Researchers at the University of Nebraska-Lincoln have received a $2.3 million grant to explore selectively breeding beef cattle to lower methane emissions.
UNL is the only U.S. university to receive a grant through the $27 million international project. The initiative is funded by the Bezos Earth Fund, a philanthropic effort of billionaire Amazon owner Jeff Bezos, and the Global Methane Hub, an international philanthropic organization focused on reducing methane emissions.
Most of the grant money will pay for research on breeding low-methane traits into sheep and cattle across North America, South America, Europe, Africa and Australia. UNL will lead the research on low-methane beef genetics in commercial and crossbred cattle populations across the United States.
The UNL team, led by professor Matt Spangler, will collect and analyze methane data from beef cattle to “better understand the role genetics plays in methane production and its relationship with traits of economic importance to cattle producers,” according to a news release.
"I think this is a really exciting opportunity to engage graduate students and have them trained in really cutting-edge science that includes genomics and facets of the microbiome, and the opportunity to engage with international collaborators," Spangler said in an interview.
Methane, a potent greenhouse gas that traps heat in the atmosphere, is estimated to be responsible for about 30% of the rise in global temperatures since the industrial revolution. According to the Environmental Protection Agency, significant reductions in methane emissions would have a “rapid and significant effect” on global warming.
The agriculture sector is the largest source of methane emissions in the United States, and cattle are the largest contributors to livestock-related methane emissions. Cattle and other animals such as sheep and goats produce methane through a process called enteric fermentation.

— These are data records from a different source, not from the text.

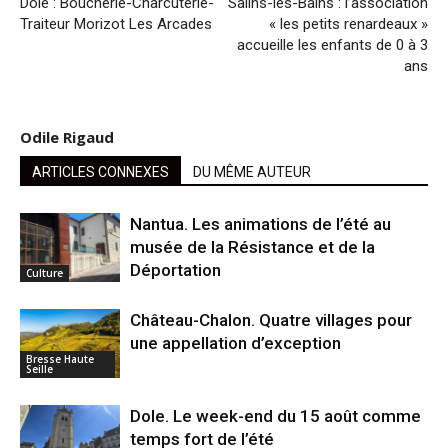
Dole : Boucherie-Charcuterie-
Salins-les-Bains : l’association
Traiteur Morizot Les Arcades
« les petits renardeaux »
accueille les enfants de 0 à 3
ans
Odile Rigaud
ARTICLES CONNEXES
DU MÊME AUTEUR
Nantua. Les animations de l’été au
musée de la Résistance et de la
Déportation
Culture
Château-Chalon. Quatre villages pour
une appellation d’exception
Bresse Haute
Seille
Dole. Le week-end du 15 août comme
temps fort de l’été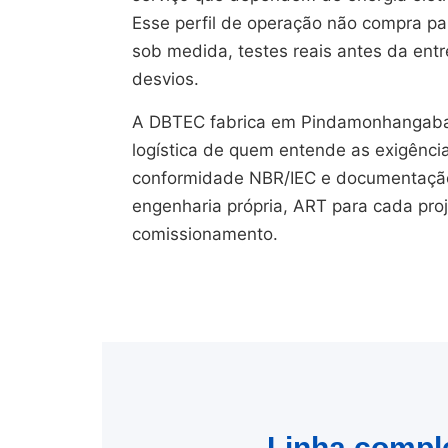
Esse perfil de operação não compra pain
sob medida, testes reais antes da en
desvios.
A DBTEC fabrica em Pindamonhangaba/
logística de quem entende as exigênci
conformidade NBR/IEC e documentação 
engenharia própria, ART para cada pro
comissionamento.
Linha comple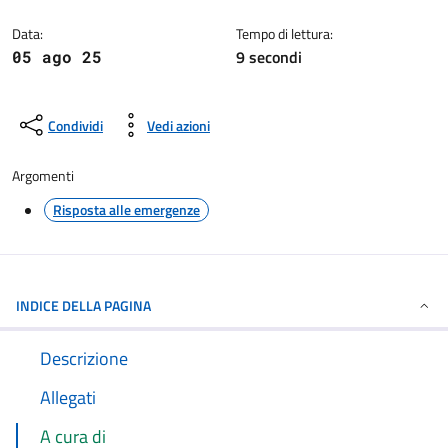
Dettagli della notizia
Data:
Tempo di lettura:
9 secondi
05 ago 25
Condividi
Vedi azioni
Argomenti
Risposta alle emergenze
INDICE DELLA PAGINA
Descrizione
Allegati
A cura di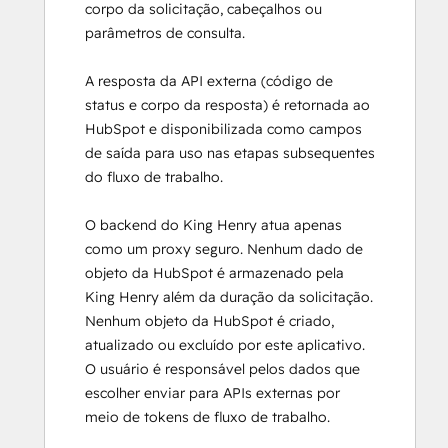
corpo da solicitação, cabeçalhos ou
parâmetros de consulta.
A resposta da API externa (código de
status e corpo da resposta) é retornada ao
HubSpot e disponibilizada como campos
de saída para uso nas etapas subsequentes
do fluxo de trabalho.
O backend do King Henry atua apenas
como um proxy seguro. Nenhum dado de
objeto da HubSpot é armazenado pela
King Henry além da duração da solicitação.
Nenhum objeto da HubSpot é criado,
atualizado ou excluído por este aplicativo.
O usuário é responsável pelos dados que
escolher enviar para APIs externas por
meio de tokens de fluxo de trabalho.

Selective breeding has been used in dairy and beef cattle for decades. Farmers breed dairy cows to produce more milk, be resilient to disease and increase fertility. Beef cattle are bred to have an increased size and muscle mass and to produce high-quality meat.
With the discovery that some animals, even those in the same herd, emit significantly less methane than others, the idea of selectively breeding cattle to produce less methane has emerged as a potential tool for worldwide methane reduction.

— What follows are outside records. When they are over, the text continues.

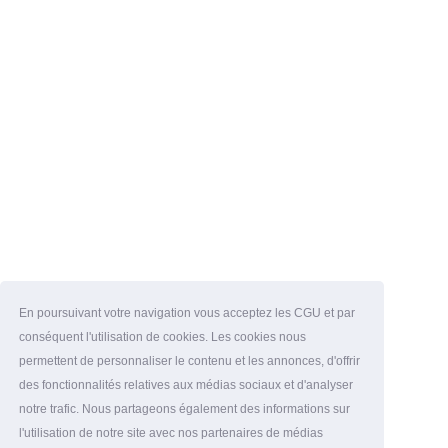
En poursuivant votre navigation vous acceptez les CGU et par
conséquent l'utilisation de cookies. Les cookies nous
permettent de personnaliser le contenu et les annonces, d'offrir
des fonctionnalités relatives aux médias sociaux et d'analyser
notre trafic. Nous partageons également des informations sur
l'utilisation de notre site avec nos partenaires de médias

A 2023 study published in the Journal of Dairy Science found that dairy cows with naturally lower methane emissions did not produce less or lower-quality milk. Other studies have suggested that the low-methane trait is at least partially heritable, which means it could be selectively bred.
"There's very strong evidence in the scientific literature that shows that enteric methane emission from beef cattle is moderately heritable," Spangler said. "The exact genetic mechanisms are not known, but we have evidence to say it's a complex trait, meaning there are thousands upon thousands, perhaps, of DNA variants that individually contribute to an animal's genetic propensity to emit methane.
"The goal is to produce genetic selection tools to enable breeders to be able to select for animals that perhaps produce less methane, but I think it's important to understand that would need to be done in concert with selection for other traits at the same time."
In the Global Methane Hub’s six-year strategic plan, genetic research is established as a priority. By 2030, the goal is to establish reference populations by genotyping between 20,000 and 50,000 animals within a population to identify, on a large scale, the traits that could lead to lower methane emissions.
Spangler said the first step is to acquire the equipment to gather methane data from such a large animal population. Then, he said, it's a matter of collecting and analyzing that data to begin to "uncover the answers to the questions we sought out to answer."
The research will span five years, and Spangler said he will collaborate with a colleague based in Kansas to gather additional data.